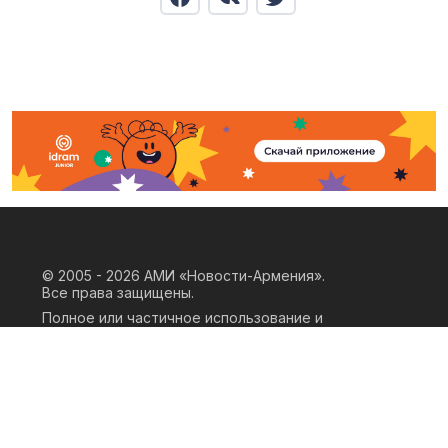
© 2005 - 2026
АМИ «Новости-Армения».
Все права защищены.
Полное или частичное использование и
воспроизведение материалов сайта
возможно только при наличии
письменного согласия правообладателя
«ООО АМИ Новости Армения» и
гиперссылки на сайт АМИ «Новости-
Армения». Ссылка должна быть прямая,
активная, нескриптовая, не закрытая от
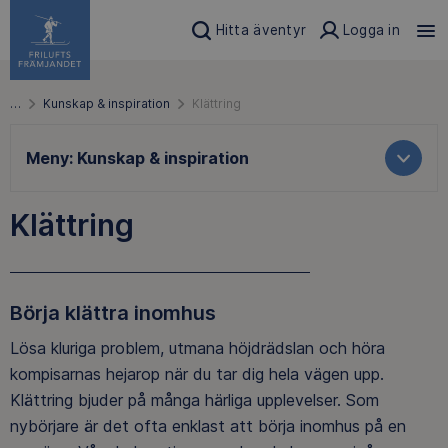
Hitta äventyr
Logga in
…
Kunskap & inspiration
Klättring
Meny:
Kunskap & inspiration
Klättring
Börja klättra inomhus
Lösa kluriga problem, utmana höjdrädslan och höra
kompisarnas hejarop när du tar dig hela vägen upp.
Klättring bjuder på många härliga upplevelser. Som
nybörjare är det ofta enklast att börja inomhus på en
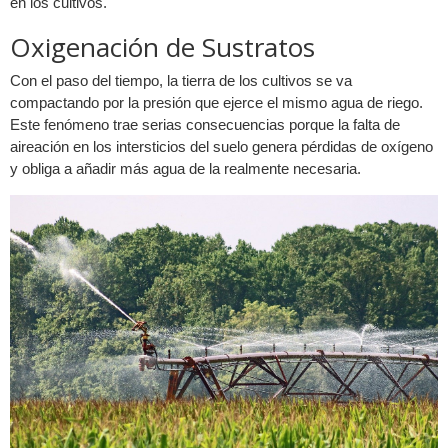
en los cultivos.
Oxigenación de Sustratos
Con el paso del tiempo, la tierra de los cultivos se va
compactando por la presión que ejerce el mismo agua de riego.
Este fenómeno trae serias consecuencias porque la falta de
aireación en los intersticios del suelo genera pérdidas de oxígeno
y obliga a añadir más agua de la realmente necesaria.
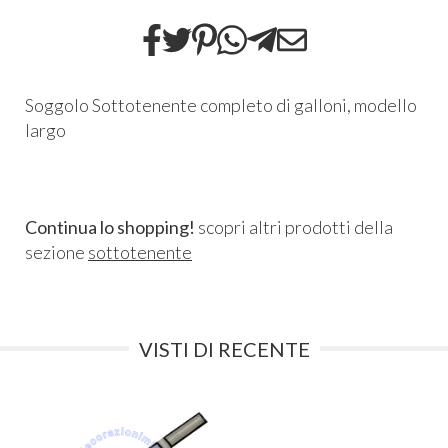
Soggolo Sottotenente completo di galloni, modello
largo
Continua lo shopping!
scopri altri prodotti della
sezione
sottotenente
VISTI DI RECENTE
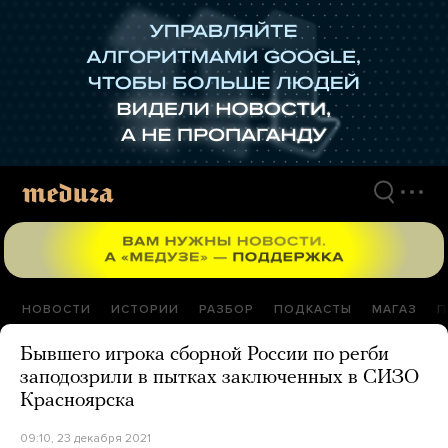
Перейти
к
материалам
НОВОСТИ
ИСТОРИИ
РАЗБОР
ПОДКАСТЫ
МАГАЗ
П
Бывшего игрока сборной России по регби
заподозрили в пытках заключенных в СИЗО
Красноярска
09:10, 23 декабря 2021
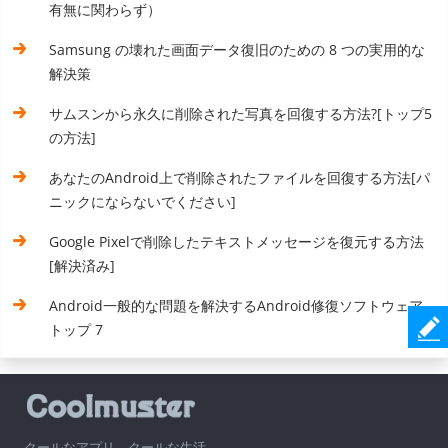
有無に関わらず）
Samsung の壊れた画面データ復旧のための 8 つの実用的な
解決策
サムスンから永久に削除された写真を回復する方法?[トップ5
の方法]
あなたのAndroid上で削除されたファイルを回復する方法[パ
ニックにならないでください]
Google Pixelで削除したテキストメッセージを復元する方法
[解決済み]
Android一般的な問題を解決するAndroid修復ソフトウェア
トップ 7
クールなアプリ、クールな生活。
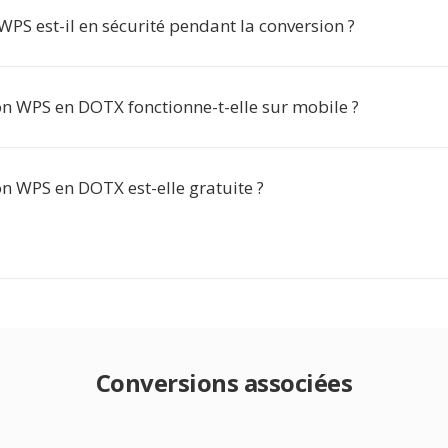
WPS est-il en sécurité pendant la conversion ?
on WPS en DOTX fonctionne-t-elle sur mobile ?
n WPS en DOTX est-elle gratuite ?
Conversions associées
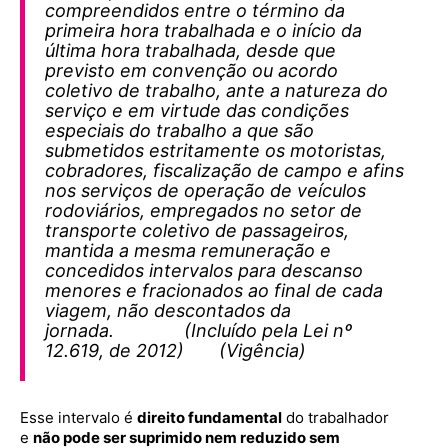
compreendidos entre o término da
primeira hora trabalhada e o início da
última hora trabalhada, desde que
previsto em convenção ou acordo
coletivo de trabalho, ante a natureza do
serviço e em virtude das condições
especiais do trabalho a que são
submetidos estritamente os motoristas,
cobradores, fiscalização de campo e afins
nos serviços de operação de veículos
rodoviários, empregados no setor de
transporte coletivo de passageiros,
mantida a mesma remuneração e
concedidos intervalos para descanso
menores e fracionados ao final de cada
viagem, não descontados da
jornada. (Incluído pela Lei nº
12.619, de 2012) (Vigência)
Esse intervalo é
direito fundamental
do trabalhador
e
não pode ser suprimido nem reduzido sem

> YOUR ASSIGNMENT:
Retype all the entries word for word; the pictures stay out.

> EXERCISE SOLUTION:
© 2005 - 2026
АМИ «Новости-Армения».
Все права защищены.
Полное или частичное использование и
воспроизведение материалов сайта
возможно только при наличии
письменного согласия правообладателя
«ООО АМИ Новости Армения» и
гиперссылки на сайт АМИ «Новости-
Армения». Ссылка должна быть прямая,
активная, нескриптовая, не закрытая от
Hitta äventyr
Logga in
…
Kunskap & inspiration
Klättring
Meny:
Kunskap & inspiration
Klättring
Börja klättra inomhus
Lösa kluriga problem, utmana höjdrädslan och höra
kompisarnas hejarop när du tar dig hela vägen upp.
Klättring bjuder på många härliga upplevelser. Som
nybörjare är det ofta enklast att börja inomhus på en
en los cultivos.
Oxigenación de Sustratos
Con el paso del tiempo, la tierra de los cultivos se va
compactando por la presión que ejerce el mismo agua de riego.
Este fenómeno trae serias consecuencias porque la falta de
aireación en los intersticios del suelo genera pérdidas de oxígeno
y obliga a añadir más agua de la realmente necesaria.
Soggolo Sottotenente completo di galloni, modello
largo
Continua lo shopping!
scopri altri prodotti della
sezione
sottotenente
VISTI DI RECENTE
Перейти
к
материалам
НОВОСТИ
ИСТОРИИ
РАЗБОР
ПОДКАСТЫ
МАГАЗ
П
Бывшего игрока сборной России по регби
заподозрили в пытках заключенных в СИЗО
Красноярска
09:10, 23 декабря 2021
有無に関わらず）
Samsung の壊れた画面データ復旧のための 8 つの実用的な
解決策
サムスンから永久に削除された写真を回復する方法?[トップ5
の方法]
あなたのAndroid上で削除されたファイルを回復する方法[パ
ニックにならないでください]
Google Pixelで削除したテキストメッセージを復元する方法
[解決済み]
Android一般的な問題を解決するAndroid修復ソフトウェア
トップ 7
クールなアプリ、クールな生活。
WPS est-il en sécurité pendant la conversion ?
on WPS en DOTX fonctionne-t-elle sur mobile ?
n WPS en DOTX est-elle gratuite ?
Conversions associées
compreendidos entre o término da
primeira hora trabalhada e o início da
última hora trabalhada, desde que
previsto em convenção ou acordo
coletivo de trabalho, ante a natureza do
serviço e em virtude das condições
especiais do trabalho a que são
submetidos estritamente os motoristas,
cobradores, fiscalização de campo e afins
nos serviços de operação de veículos
rodoviários, empregados no setor de
transporte coletivo de passageiros,
mantida a mesma remuneração e
concedidos intervalos para descanso
menores e fracionados ao final de cada
viagem, não descontados da
jornada. (Incluído pela Lei nº
12.619, de 2012) (Vigência)
Esse intervalo é
direito fundamental
do trabalhador
e
não pode ser suprimido nem reduzido sem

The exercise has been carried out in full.